The ASEAN Parliamentarians for Human Rights (APHR) group on Friday urged the bloc’s nine other member-states to push for “immediate and effective implementation of the Five-Point Consensus,” as the blueprint is called, “and to hold the military accountable for its blatant disregard” of the deal, dpa news agency reported.
Myanmar junta leader Min Aung Hlaing signed up to the consensus, which includes calls for an end to violence and the visit to Myanmar of a regional envoy, during an ASEAN summit one month ago.

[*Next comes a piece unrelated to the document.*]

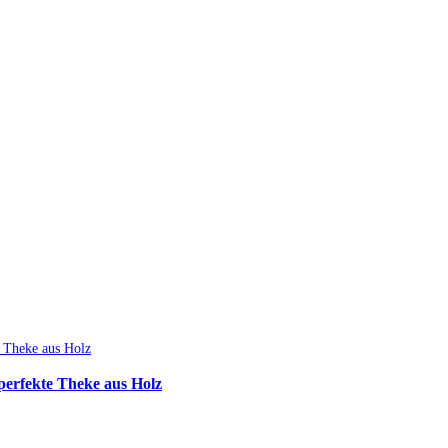
perfekte Theke aus Holz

The army seized power in Myanmar on February 1, arresting civilian government leaders including Aung San Suu Kyi, the 1991 Nobel peace laureate.
Nationwide protests against the coup have been met with fierce army reprisals that activists say have killed over 800 people.
The April ASEAN deal came about after some neighbouring governments voiced concerns about spill-over as refugees fled border-region fighting between the army and ethnic militias.
“Nothing has changed,” said Malaysian opposition lawmaker Charles Santiago, the APHR chair, who on Friday accused Min Aung Hlaing of “blatantly ignoring” the deal.
Kasit Piromya, a former Thai foreign minister, said ASEAN governments run the risk of being seen as acting “to protect them (the junta) against global condemnation, not to end the violence”.